Há, contudo, dois problemas com a reclamação de Haddad. O primeiro é o uso do advérbio “também”, implicando que alguém, presumivelmente o Executivo, seria um campeão da responsabilidade fiscal. Nada poderia ser mais distante da realidade. Trabalho recente da Instituição Fiscal Independente (IFI), destacado em artigo de meu amigo Samuel Pessôa, traz números que apontam em direção diametralmente oposta.
O resultado fiscal oficial, estimado pela Secretaria do Tesouro Nacional, coloca no mesmo balaio receitas e despesas de naturezas diferentes. Há gastos e receitas que tipicamente ocorrem de maneira pontual, sem necessariamente se repetirem à frente. Nesse aspecto diferem muito de outros que normalmente prosseguem ao longo dos anos. Dito de outra forma, há gastos e receitas recorrentes e não recorrentes. Devemos nos preocupar muito mais com os primeiros do que com os últimos, pois apontam elementos de continuidade na evolução das contas públicas. A IFI fez um trabalho competente ao separá-los, de modo a melhorar a transparência dos números fiscais.
“O ministro da Fazenda presidiu a mais relevante piora das contas públicas em um quarto de século”
Há também receitas e despesas que flutuam ao sabor do ciclo econômico. Com o país crescendo mais (ou menos) do que costuma, resultados fiscais podem ser melhores (ou piores) do que em condições normais. Para isolar esses efeitos, a IFI buscou também corrigir os impactos do ciclo econômico.

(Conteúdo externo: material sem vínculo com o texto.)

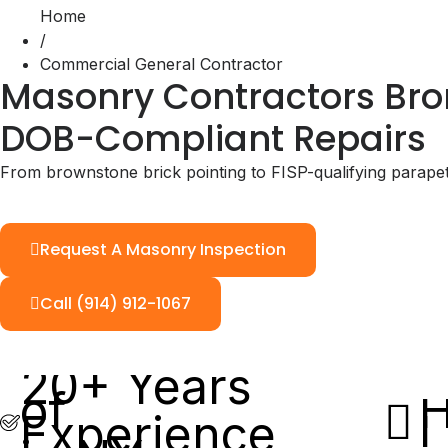
Home
/
Commercial General Contractor
Masonry Contractors Bron
DOB-Compliant Repairs
From brownstone brick pointing to FISP-qualifying parape
Request A Masonry Inspection
Call (914) 912-1067
20+ Years
of
H
Experience
L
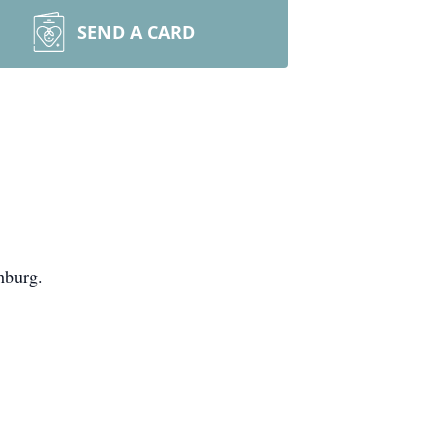
SEND A CARD
hburg.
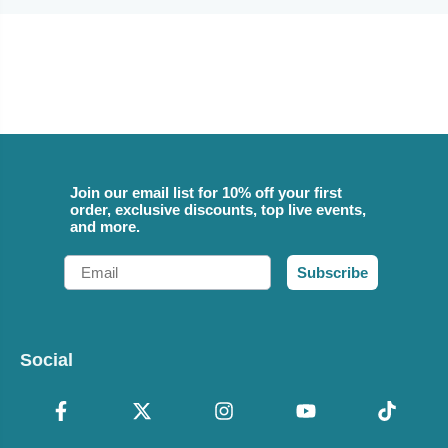
Join our email list for 10% off your first
order, exclusive discounts, top live events,
and more.
Email
Subscribe
Social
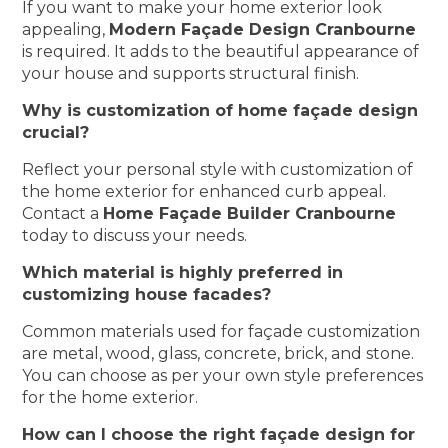
If you want to make your home exterior look
appealing,
Modern Façade Design Cranbourne
is required. It adds to the beautiful appearance of
your house and supports structural finish.
Why is customization of home façade design
crucial?
Reflect your personal style with customization of
the home exterior for enhanced curb appeal.
Contact a
Home Façade Builder Cranbourne
today to discuss your needs.
Which material is highly preferred in
customizing house facades?
Common materials used for façade customization
are metal, wood, glass, concrete, brick, and stone.
You can choose as per your own style preferences
for the home exterior.
How can I choose the right façade design for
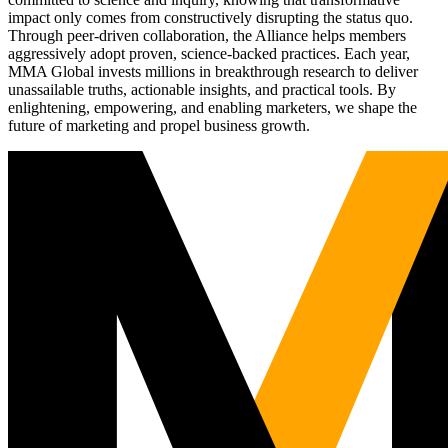
impact only comes from constructively disrupting the status quo.
Through peer-driven collaboration, the Alliance helps members
aggressively adopt proven, science-backed practices. Each year,
MMA Global invests millions in breakthrough research to deliver
unassailable truths, actionable insights, and practical tools. By
enlightening, empowering, and enabling marketers, we shape the
future of marketing and propel business growth.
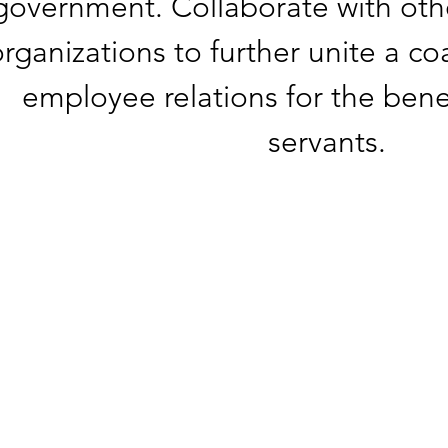
government. Collaborate with oth
rganizations to further unite a co
employee relations for the benefi
servants.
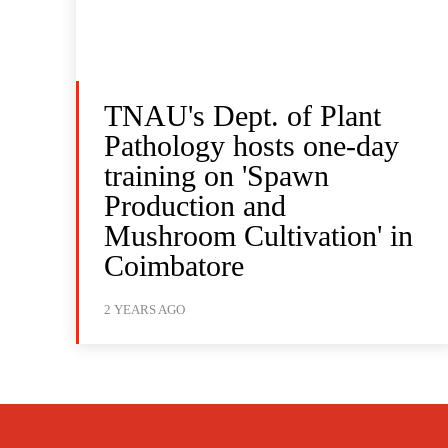
TNAU's Dept. of Plant
Pathology hosts one-day
training on 'Spawn
Production and
Mushroom Cultivation' in
Coimbatore
2 YEARS AGO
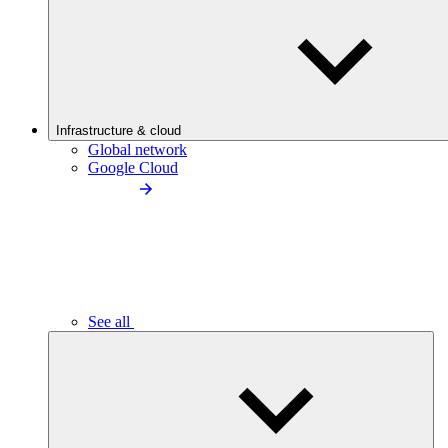
Infrastructure & cloud
Global network
Google Cloud
See all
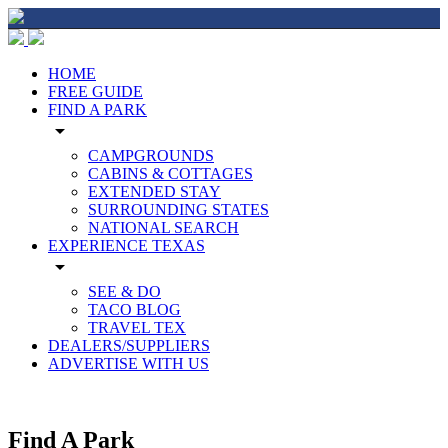
HOME
FREE GUIDE
FIND A PARK
arrow_drop_down
CAMPGROUNDS
CABINS & COTTAGES
EXTENDED STAY
SURROUNDING STATES
NATIONAL SEARCH
EXPERIENCE TEXAS
arrow_drop_down
SEE & DO
TACO BLOG
TRAVEL TEX
DEALERS/SUPPLIERS
ADVERTISE WITH US
Find A Park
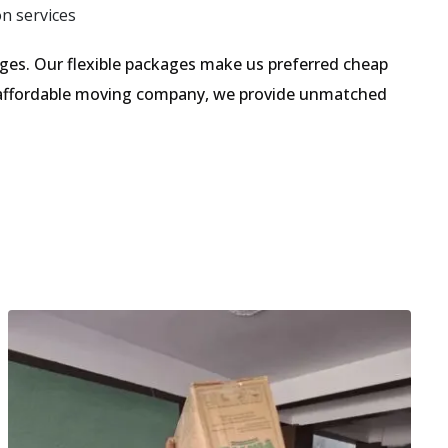
on services
es. Our flexible packages make us preferred cheap
n affordable moving company, we provide unmatched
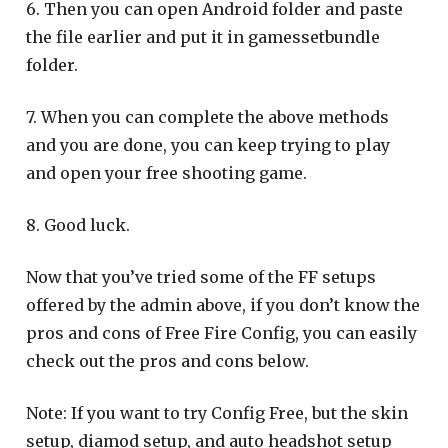
6. Then you can open Android folder and paste
the file earlier and put it in gamessetbundle
folder.
7. When you can complete the above methods
and you are done, you can keep trying to play
and open your free shooting game.
8. Good luck.
Now that you’ve tried some of the FF setups
offered by the admin above, if you don’t know the
pros and cons of Free Fire Config, you can easily
check out the pros and cons below.
Note: If you want to try Config Free, but the skin
setup, diamod setup, and auto headshot setup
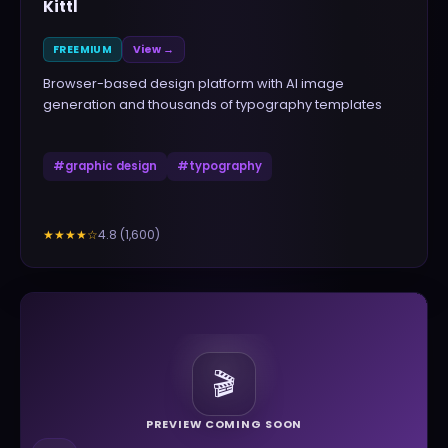
Kittl
FREEMIUM
View →
Browser-based design platform with AI image
generation and thousands of typography templates
#
graphic design
#
typography
4.8
(
1,600
)
★★★★
☆
🎬
PREVIEW COMING SOON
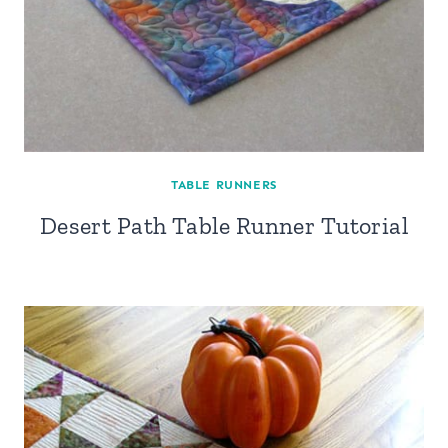
TABLE RUNNERS
Desert Path Table Runner Tutorial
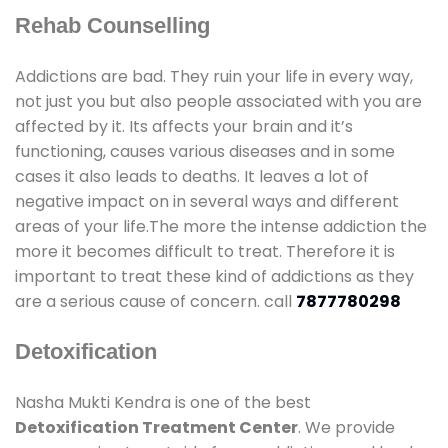
Rehab Counselling
Addictions are bad. They ruin your life in every way,
not just you but also people associated with you are
affected by it. Its affects your brain and it’s
functioning, causes various diseases and in some
cases it also leads to deaths. It leaves a lot of
negative impact on in several ways and different
areas of your life.The more the intense addiction the
more it becomes difficult to treat. Therefore it is
important to treat these kind of addictions as they
are a serious cause of concern. call
7877780298
Detoxification
Nasha Mukti Kendra is one of the best
Detoxification Treatment Center
. We provide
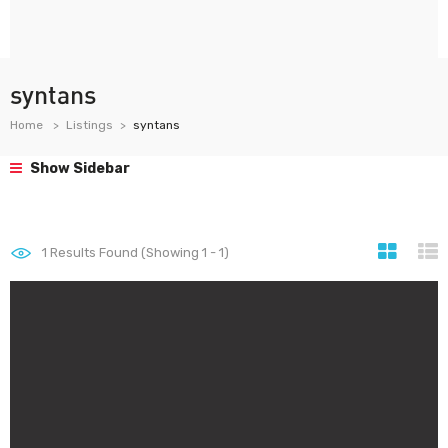
syntans
Home
Listings
syntans
Show Sidebar
1
Results Found (Showing 1 - 1)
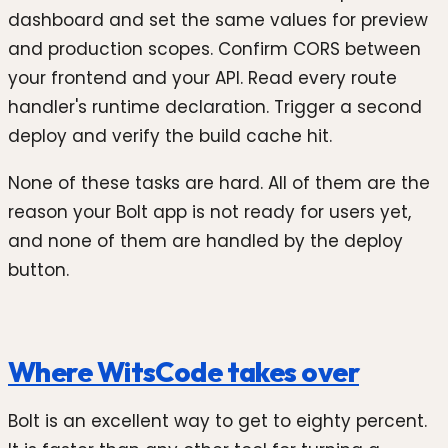
dashboard and set the same values for preview
and production scopes. Confirm CORS between
your frontend and your API. Read every route
handler's runtime declaration. Trigger a second
deploy and verify the build cache hit.
None of these tasks are hard. All of them are the
reason your Bolt app is not ready for users yet,
and none of them are handled by the deploy
button.
Where WitsCode takes over
Bolt is an excellent way to get to eighty percent.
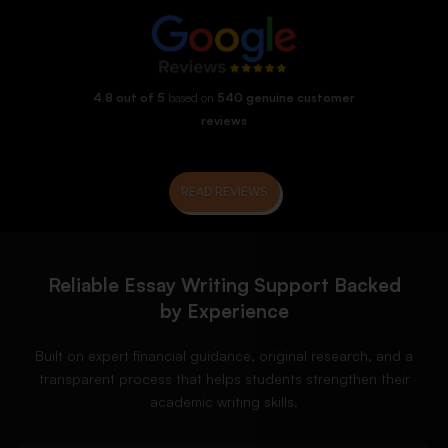
4.8 out of 5
based on
540 genuine customer
reviews
READ REVIEWS
Reliable Essay Writing Support Backed
by Experience
Built on expert financial guidance, original research, and a
transparent process that helps students strengthen their
academic writing skills.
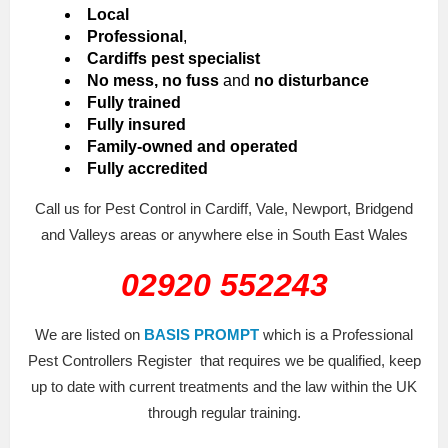
Local
Professional
,
Cardiffs pest specialist
No mess, no fuss
and
no disturbance
Fully trained
Fully insured
Family-owned and operated
Fully accredited
Call us for Pest Control in Cardiff, Vale, Newport, Bridgend
and Valleys areas or anywhere else in South East Wales
02920 552243
We are listed on
BASIS PROMPT
which is a Professional
Pest Controllers Register that requires we be qualified, keep
up to date with current treatments and the law within the UK
through regular training.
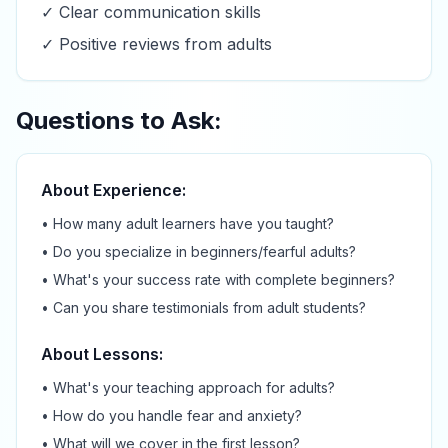
✓ Clear communication skills
✓ Positive reviews from adults
Questions to Ask:
About Experience:
• How many adult learners have you taught?
• Do you specialize in beginners/fearful adults?
• What's your success rate with complete beginners?
• Can you share testimonials from adult students?
About Lessons:
• What's your teaching approach for adults?
• How do you handle fear and anxiety?
• What will we cover in the first lesson?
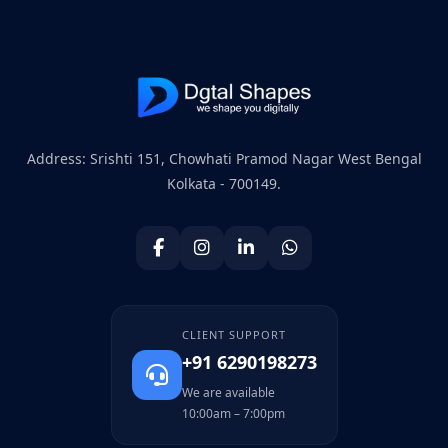
Address: Srishti 151, Chowhati Pramod Nagar West Bengal
Kolkata - 700149.
CLIENT SUPPORT
+91 6290198273
We are available
10:00am – 7:00pm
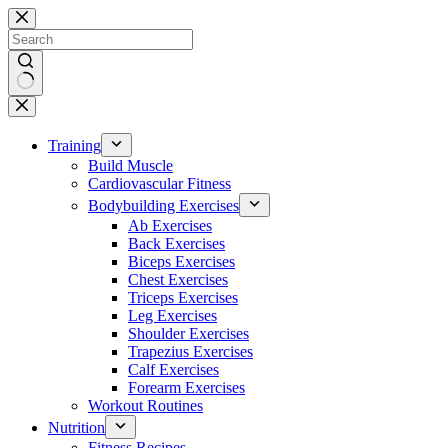
Skip
to
content
No
results
Training
Build Muscle
Cardiovascular Fitness
Bodybuilding Exercises
Ab Exercises
Back Exercises
Biceps Exercises
Chest Exercises
Triceps Exercises
Leg Exercises
Shoulder Exercises
Trapezius Exercises
Calf Exercises
Forearm Exercises
Workout Routines
Nutrition
Fitness Recipes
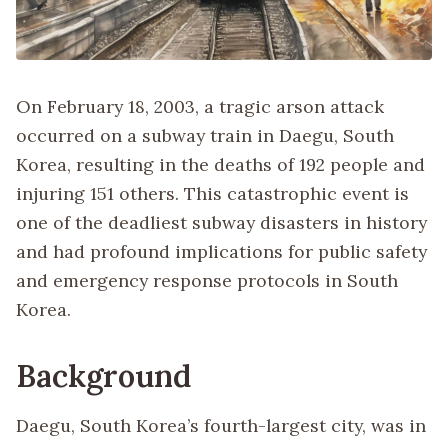
On February 18, 2003, a tragic arson attack
occurred on a subway train in Daegu, South
Korea, resulting in the deaths of 192 people and
injuring 151 others. This catastrophic event is
one of the deadliest subway disasters in history
and had profound implications for public safety
and emergency response protocols in South
Korea.
Background
Daegu, South Korea’s fourth-largest city, was in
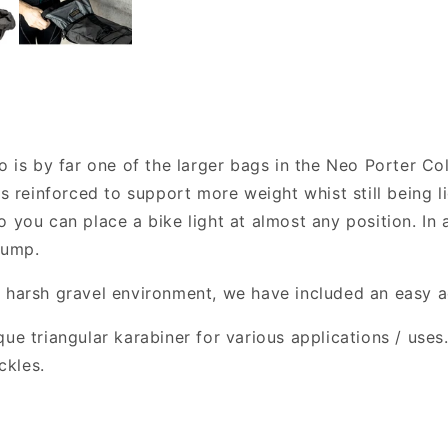
o is by far one of the larger bags in the Neo Porter Co
is reinforced to support more weight whist still being 
 you can place a bike light at almost any position. In a
pump.
y harsh gravel environment, we have included an easy 
ue triangular karabiner for various applications / uses.
ckles.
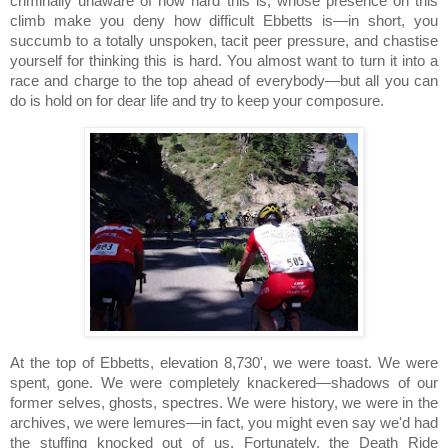
criminally unaware of how hard this is, whose presence on this
climb make you deny how difficult Ebbetts is—in short, you
succumb to a totally unspoken, tacit peer pressure, and chastise
yourself for thinking this is hard.
You almost want to turn it into a
race and charge to the top ahead of everybody—but all you can
do is hold on for dear life and try to keep your composure.
At the top of
Ebbetts, elevation 8,730', we were toast.
We were
spent, gone.
We were completely knackered—shadows of our
former selves, ghosts, spectres.
We were history, we were in the
archives, we were lemures—in fact, you might even say we'd had
the stuffing knocked out of us.
Fortunately, the Death Ride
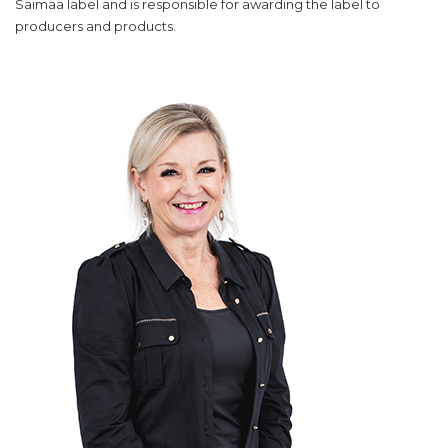
Saimaa label and is responsible for awarding the label to
producers and products.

As estimativas de resultado recorrente, ajustadas ao ciclo econômico, são conhecidas como “resultado estrutural”, e nos oferecem uma métrica mais útil para avaliar como evoluem as contas públicas em “condições normais de temperatura e pressão”. No caso do trabalho da IFI, revelam que entre 2022 e 2023 o resultado estrutural do governo federal saiu de um superávit equivalente a 0,2% do PIB para déficit de 1,6% do PIB. A variação de um para outro, 1,8% do PIB, definida como impulso fiscal, é a maior já registrada na série histórica que se iniciou em 1997.
Vale dizer, o ministro da Fazenda presidiu a piora mais relevante das contas públicas em um quarto de século, o que não o qualifica exatamente como um paladino da responsabilidade fiscal, classificado para oferecer lições de moral ao Congresso.
O segundo problema, associado ao primeiro, é a exigência permanente de novas receitas ao Congresso para financiar gastos cujo crescimento resulta de medidas do próprio Executivo, além da falta de apetite para encarar reformas que poderiam mudar esse estado de coisas, como ficou claro na desavença entre o ministro da Fazenda e a ministra do Orçamento acerca da política do salário mínimo. Reclamar, portanto, da resistência do Congresso a aumentar impostos, ao mesmo tempo que nada faz para conter o gasto, é apenas hipocrisia.
O tal “novo arcabouço” é só a homenagem que a gastança presta à responsabilidade fiscal.